* [EXERCISE DETAILS]:
Return the count of lines in the records that include the string "Kosten", and nothing besides it.

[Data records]
/---
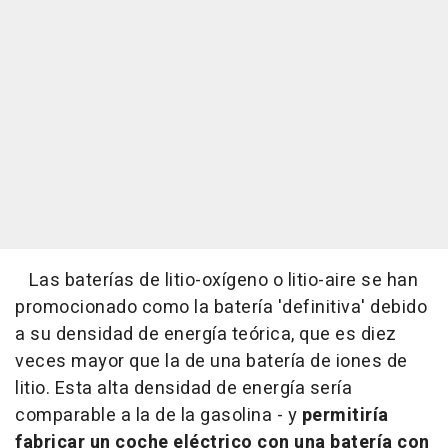
Las baterías de litio-oxígeno o litio-aire se han
promocionado como la batería 'definitiva' debido
a su densidad de energía teórica, que es diez
veces mayor que la de una batería de iones de
litio. Esta alta densidad de energía sería
comparable a la de la gasolina - y
permitiría
fabricar un coche eléctrico con una batería con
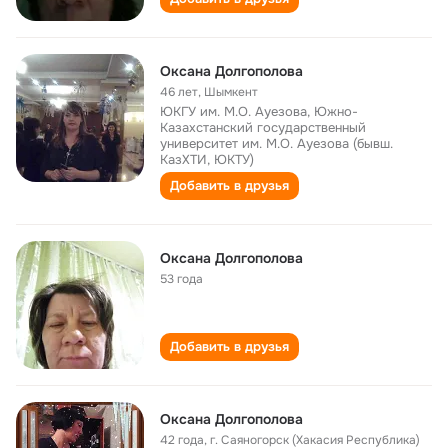
Оксана Долгополова
46 лет
,
Шымкент
ЮКГУ им. М.О. Ауезова, Южно-
Казахстанский государственный
университет им. М.О. Ауезова (бывш.
КазХТИ, ЮКТУ)
Добавить в друзья
Оксана Долгополова
53 года
Добавить в друзья
Оксана Долгополова
42 года
,
г. Саяногорск (Хакасия Республика)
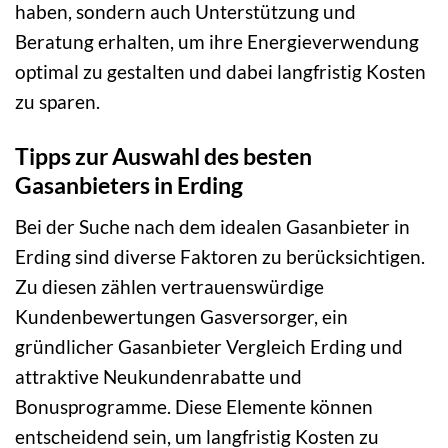
haben, sondern auch Unterstützung und
Beratung erhalten, um ihre Energieverwendung
optimal zu gestalten und dabei langfristig Kosten
zu sparen.
Tipps zur Auswahl des besten
Gasanbieters in Erding
Bei der Suche nach dem idealen Gasanbieter in
Erding sind diverse Faktoren zu berücksichtigen.
Zu diesen zählen vertrauenswürdige
Kundenbewertungen Gasversorger, ein
gründlicher Gasanbieter Vergleich Erding und
attraktive Neukundenrabatte und
Bonusprogramme. Diese Elemente können
entscheidend sein, um langfristig Kosten zu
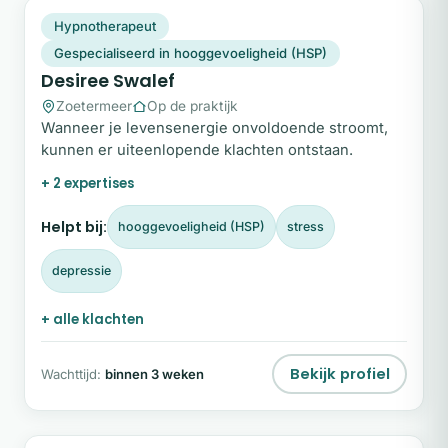
DS
Plek beschikbaar
Hypnotherapeut
Gespecialiseerd in hooggevoeligheid (HSP)
Desiree Swalef
Zoetermeer
Op de praktijk
Wanneer je levensenergie onvoldoende stroomt,
kunnen er uiteenlopende klachten ontstaan.
+ 2 expertises
Helpt bij:
hooggevoeligheid (HSP)
stress
depressie
+ alle klachten
Bekijk profiel
Wachttijd:
binnen 3 weken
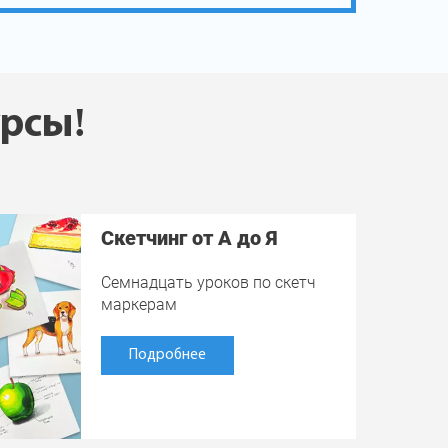
урсы!
Скетчинг от А до Я
Семнадцать уроков по скетч
маркерам
Подробнее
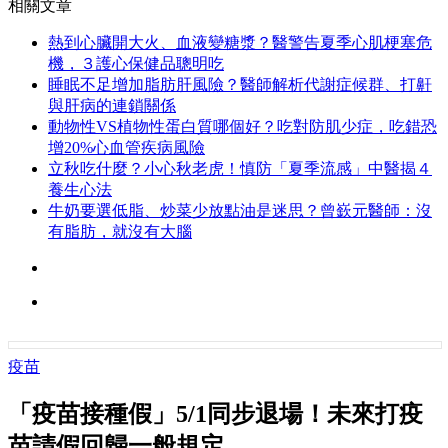
相關文章
熱到心臟開大火、血液變糖漿？醫警告夏季心肌梗塞危
機，３護心保健品聰明吃
睡眠不足增加脂肪肝風險？醫師解析代謝症候群、打鼾
與肝病的連鎖關係
動物性VS植物性蛋白質哪個好？吃對防肌少症，吃錯恐
增20%心血管疾病風險
立秋吃什麼？小心秋老虎！慎防「夏季流感」中醫揭４
養生心法
牛奶要選低脂、炒菜少放點油是迷思？曾嶔元醫師：沒
有脂肪，就沒有大腦
疫苗
「疫苗接種假」5/1同步退場！未來打疫
苗請假回歸一般規定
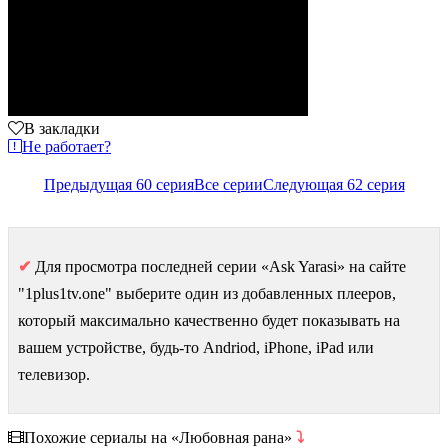
В закладки
Не работает?
Предыдущая 60 серия
Все серии
Следующая 62 серия
✔
Для просмотра последней серии «Ask Yarasi» на сайте
"1plus1tv.one" выберите один из добавленных плееров,
который максимально качественно будет показывать на
вашем устройстве, будь-то Andriod, iPhone, iPad или
телевизор.
Похожие сериалы на «Любовная рана»
⤵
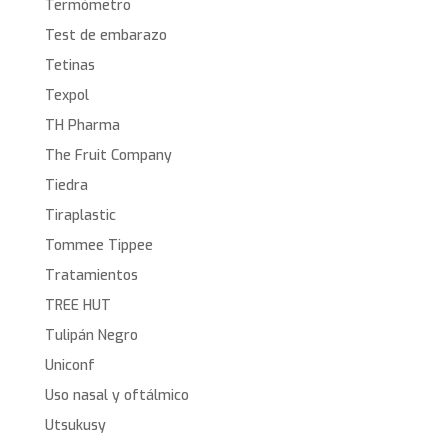
Termómetro
Test de embarazo
Tetinas
Texpol
TH Pharma
The Fruit Company
Tiedra
Tiraplastic
Tommee Tippee
Tratamientos
TREE HUT
Tulipán Negro
Uniconf
Uso nasal y oftálmico
Utsukusy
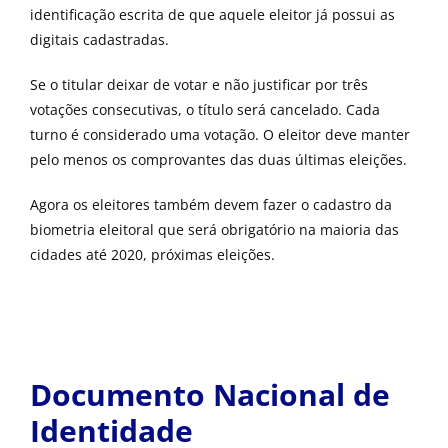
identificação escrita de que aquele eleitor já possui as
digitais cadastradas.
Se o titular deixar de votar e não justificar por três
votações consecutivas, o título será cancelado. Cada
turno é considerado uma votação. O eleitor deve manter
pelo menos os comprovantes das duas últimas eleições.
Agora os eleitores também devem fazer o cadastro da
biometria eleitoral que será obrigatório na maioria das
cidades até 2020, próximas eleições.
Documento Nacional de
Identidade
\---
* [EXPECTED ANSWER]:
2